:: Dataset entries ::
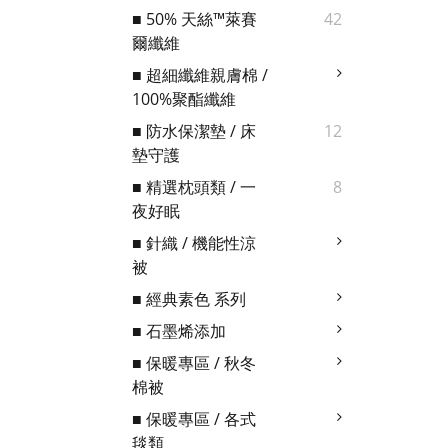
■ 50% 天絲™萊賽
42
爾纖維
■ 超細纖維親膚棉 /
100%聚酯纖維
■ 防水保潔墊 / 床
12
墊守護
■ 精選枕頭類 / 一
8
夜好眠
■ 針織 / 機能性涼
被
■ 經典素色 系列
■ 石墨烯添加
■ 保暖專區 / 秋冬
棉被
■ 保暖專區 / 各式
毯類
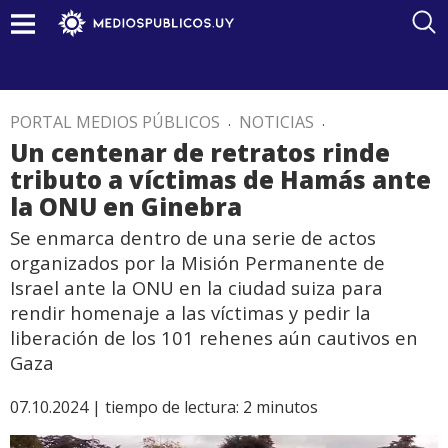
PORTAL MEDIOS PÚBLICOS
.
NOTICIAS
.
Un centenar de retratos rinde
tributo a víctimas de Hamás ante
la ONU en Ginebra
Se enmarca dentro de una serie de actos
organizados por la Misión Permanente de
Israel ante la ONU en la ciudad suiza para
rendir homenaje a las víctimas y pedir la
liberación de los 101 rehenes aún cautivos en
Gaza
07.10.2024 |
tiempo de lectura:
2
minutos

:: What to do ::
Every entry must be retyped exactly, with the pictures removed.

:: Answer to this problem ::
■ 50% 天絲™萊賽
42
爾纖維
■ 超細纖維親膚棉 /
100%聚酯纖維
■ 防水保潔墊 / 床
12
墊守護
■ 精選枕頭類 / 一
8
夜好眠
■ 針織 / 機能性涼
被
■ 經典素色 系列
■ 石墨烯添加
■ 保暖專區 / 秋冬
棉被
■ 保暖專區 / 各式
毯類
PORTAL MEDIOS PÚBLICOS
.
NOTICIAS
.
Un centenar de retratos rinde
tributo a víctimas de Hamás ante
la ONU en Ginebra
Se enmarca dentro de una serie de actos
organizados por la Misión Permanente de
Israel ante la ONU en la ciudad suiza para
rendir homenaje a las víctimas y pedir la
liberación de los 101 rehenes aún cautivos en
Gaza
07.10.2024 |
tiempo de lectura:
2
minutos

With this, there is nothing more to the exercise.